Records for the exercise
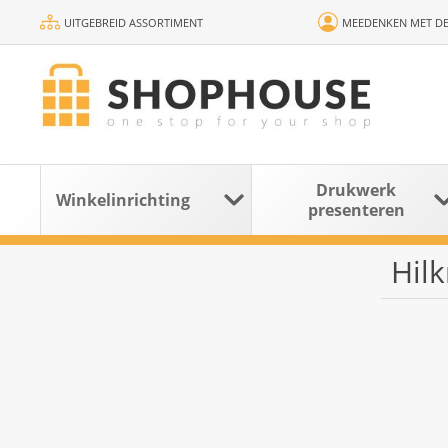
UITGEBREID ASSORTIMENT
MEEDENKEN MET DE
Drukwerk
Winkelinrichting
presenteren
Hil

What is required
Repeat the whole of the material above exactly, but keep the pictures out.

Problem solution
UITGEBREID ASSORTIMENT
MEEDENKEN MET DE
Drukwerk
Winkelinrichting
presenteren
Hil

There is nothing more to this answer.